1
HH 64-16
HC 2055/14
TENDAI G. KARONGA
versus
ZIMBABWE LEAF TOBACCO COMPANY (PVT) LTD
and
RETIRED JUSTICE M.H. CHINHENGO
HIGH COURT OF ZIMBABWE
MAKONI J
HARARE, 18 June 2015 and 20 January 2016
Opposed application
T Hungwe, for the applicant
Ms D Ndawana, for the respondent
MAKONI J: The application before me is an application to have an arbitral award made in favour of the first respondent set aside. The first respondent made a counter application to have the same arbitral award registered with this Honourable Court. The facts of the case have been covered in detail in the pleadings and what appears below is a brief summary of the relevant facts.
In 2007 the applicant entered into a Tobacco Grower Contract Agreement with the first respondent. The general terms of this agreement were that the first respondent was to assist the applicant in growing tobacco during the 2007 – 2008 tobacco farming season and in return the applicant would deliver said crop to the first respondent.
A dispute between the two parties arose after a loss was suffered during said farming season. The applicant became indebted to the first respondent and there was disagreement as to the extent of the applicant’s indebtness. Furthermore, the parties were in disagreement as to the how blame for the losses was to be apportioned between them. The dispute resulted in arbitration and the second respondent was the arbitrator.

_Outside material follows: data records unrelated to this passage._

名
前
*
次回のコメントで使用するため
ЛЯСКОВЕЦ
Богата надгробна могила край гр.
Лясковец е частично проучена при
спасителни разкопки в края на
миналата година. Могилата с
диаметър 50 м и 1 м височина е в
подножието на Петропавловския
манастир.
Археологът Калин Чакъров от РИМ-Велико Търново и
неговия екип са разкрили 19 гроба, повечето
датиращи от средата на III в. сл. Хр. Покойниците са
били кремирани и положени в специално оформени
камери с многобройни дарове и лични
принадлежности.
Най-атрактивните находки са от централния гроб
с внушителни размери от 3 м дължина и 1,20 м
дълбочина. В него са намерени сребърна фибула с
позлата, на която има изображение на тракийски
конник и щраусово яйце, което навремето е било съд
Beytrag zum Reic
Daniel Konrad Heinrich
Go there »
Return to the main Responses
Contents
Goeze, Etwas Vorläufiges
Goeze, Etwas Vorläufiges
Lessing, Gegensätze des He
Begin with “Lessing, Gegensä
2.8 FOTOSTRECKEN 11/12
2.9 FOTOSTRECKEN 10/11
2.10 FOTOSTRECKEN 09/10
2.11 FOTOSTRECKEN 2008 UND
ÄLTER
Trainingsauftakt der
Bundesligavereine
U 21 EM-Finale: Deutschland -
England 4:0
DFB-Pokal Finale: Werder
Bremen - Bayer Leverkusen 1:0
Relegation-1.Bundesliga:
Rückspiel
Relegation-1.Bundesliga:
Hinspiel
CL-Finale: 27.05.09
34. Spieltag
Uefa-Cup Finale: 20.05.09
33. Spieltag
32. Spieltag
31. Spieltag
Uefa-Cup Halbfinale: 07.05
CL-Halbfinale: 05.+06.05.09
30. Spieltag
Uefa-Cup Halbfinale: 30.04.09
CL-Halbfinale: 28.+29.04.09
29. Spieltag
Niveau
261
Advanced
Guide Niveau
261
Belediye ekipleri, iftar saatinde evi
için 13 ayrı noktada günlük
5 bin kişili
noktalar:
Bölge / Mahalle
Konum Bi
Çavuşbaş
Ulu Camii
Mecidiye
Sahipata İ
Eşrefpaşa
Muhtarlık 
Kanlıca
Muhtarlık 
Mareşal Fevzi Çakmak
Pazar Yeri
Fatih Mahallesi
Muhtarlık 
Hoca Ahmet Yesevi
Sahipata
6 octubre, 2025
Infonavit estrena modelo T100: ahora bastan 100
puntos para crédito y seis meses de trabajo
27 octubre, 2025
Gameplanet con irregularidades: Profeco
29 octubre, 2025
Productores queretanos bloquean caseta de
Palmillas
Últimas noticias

During arbitration the applicant argued that the loss suffered was in part due to the fact that the first respondent had failed to supply the applicant with a generator and as a result persistent power cuts affected the applicant’s yield. The first respondent argued that the applicant never requested for a generator from them and therefore the first respondent was not at fault and had performed in terms of their agreement. The applicant also argued that the first respondent failed to deliver coal to the applicant as per their agreement. This, accordingly, affected his operations. The first respondent denied this and stated that they had indeed supplied the applicant with the requisite coal. Lastly, the applicant was opposed to the first respondent claiming money in United States dollars, USD, when some of the transactions between the parties had been in Zimbabwe dollars and interest being charged at the rate of 11% per annum.
The second respondent succinctly summarised the issues before him in arbitration as follows in para 10 of the arbitral award:
“(a) whether the claimant breached the terms of the conditions of the agreement by failing to supply the respondent with a generator;
(b) whether the respondent is indebted to the claimant in the sum of US $ 34 499.14 together with interest thereon at a rate of 11% per annum from 13 March 2008 to date of payment;
(c) whether claimant can claim payment of the amount due in United States Dollars; and
(d) who should pay the costs of the arbitration.”

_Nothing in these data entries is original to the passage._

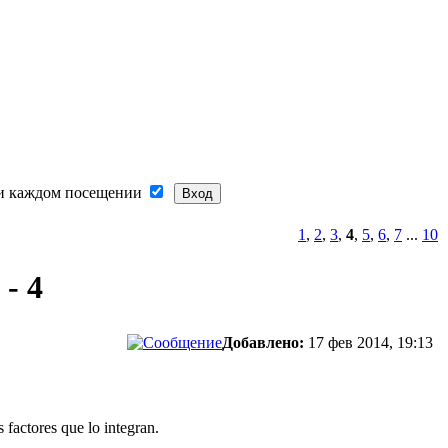
и каждом посещении
1
,
2
,
3
,
4
,
5
,
6
,
7
...
10
- 4
Добавлено:
17 фев 2014, 19:13
 factores que lo integran.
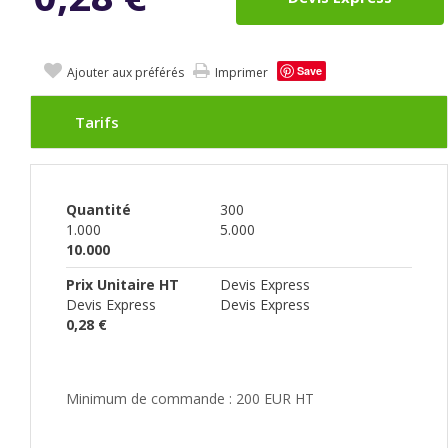
Save
Ajouter aux préférés
Imprimer
Tarifs
Quantité
300
1.000
5.000
10.000
Prix Unitaire HT
Devis Express
Devis Express
Devis Express
0,28 €
Minimum de commande : 200 EUR HT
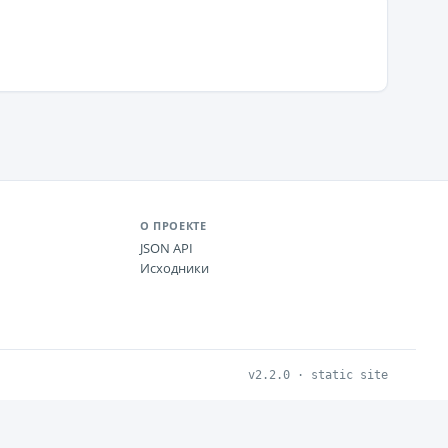
О ПРОЕКТЕ
JSON API
Исходники
v2.2.0 · static site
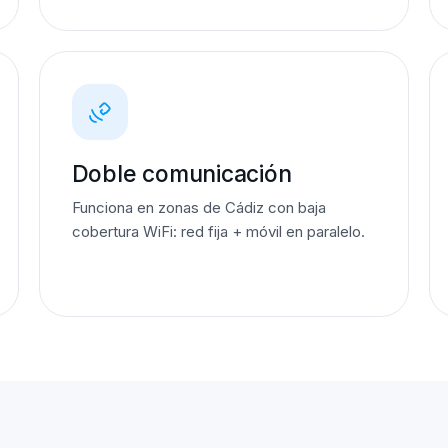
Doble comunicación
Funciona en zonas de Cádiz con baja
cobertura WiFi: red fija + móvil en paralelo.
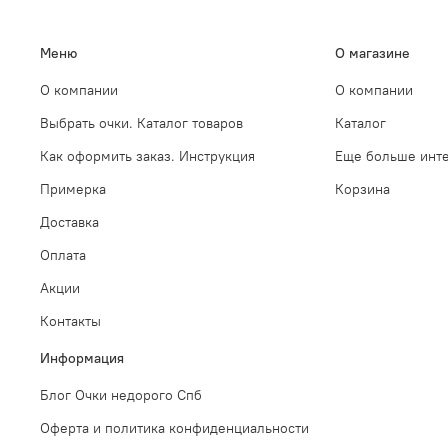
Меню
О магазине
О компании
О компании
Выбрать очки. Каталог товаров
Каталог
Как оформить заказ. Инструкция
Еще больше инте
Примерка
Корзина
Доставка
Оплата
Акции
Контакты
Информация
Блог Очки недорого Спб
Оферта и политика конфиденциальности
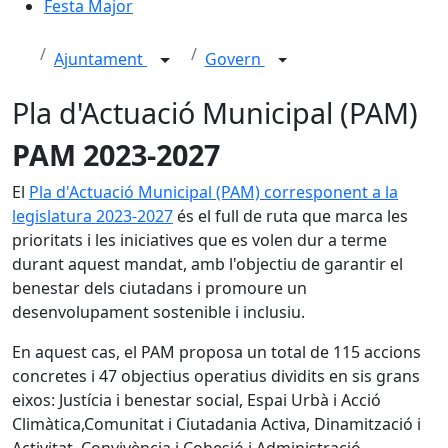
Festa Major
Ajuntament
Govern
Pla d'Actuació Municipal (PAM)
PAM 2023-2027
El
Pla d'Actuació Municipal (PAM) corresponent a la
legislatura 2023-2027
és el full de ruta que marca les
prioritats i les iniciatives que es volen dur a terme
durant aquest mandat, amb l'objectiu de garantir el
benestar dels ciutadans i promoure un
desenvolupament sostenible i inclusiu.
En aquest cas, el PAM proposa un total de 115 accions
concretes i 47 objectius operatius dividits en sis grans
eixos: Justícia i benestar social, Espai Urbà i Acció
Climàtica,Comunitat i Ciutadania Activa, Dinamització i
Activitat, Convivència i Cohesió i Administració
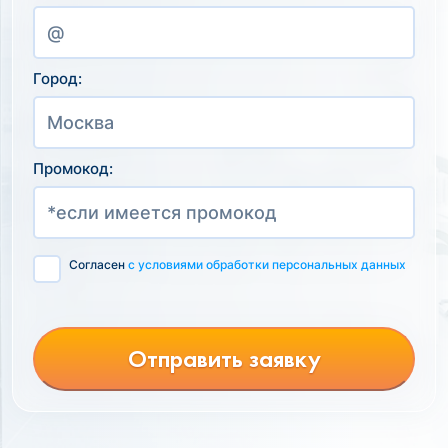
Город:
Промокод:
Согласен
с условиями обработки персональных данных
Отправить заявку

The applicant’s son, Tapuwa Karonga, and the first respondent administrator, Leshi Ngulube, gave evidence at the arbitral proceedings. Based on the evidence put before him, the second respondent found that the applicant had failed to prove that they did in fact request a generator from the first respondent. This is because documentation like the Annual Production Schedules did not have a generator listed on them. Furthermore, the applicant’s son’s evidence was to the effect that he told his father that they needed a generator but he could not prove whether or not his father had in fact requested one. The first respondent’s witness on the other hand stated that all requests to the first respondent had to be in writing thus if the applicant had indeed requested a generator the same would have had to be in writing and no oral request were accepted.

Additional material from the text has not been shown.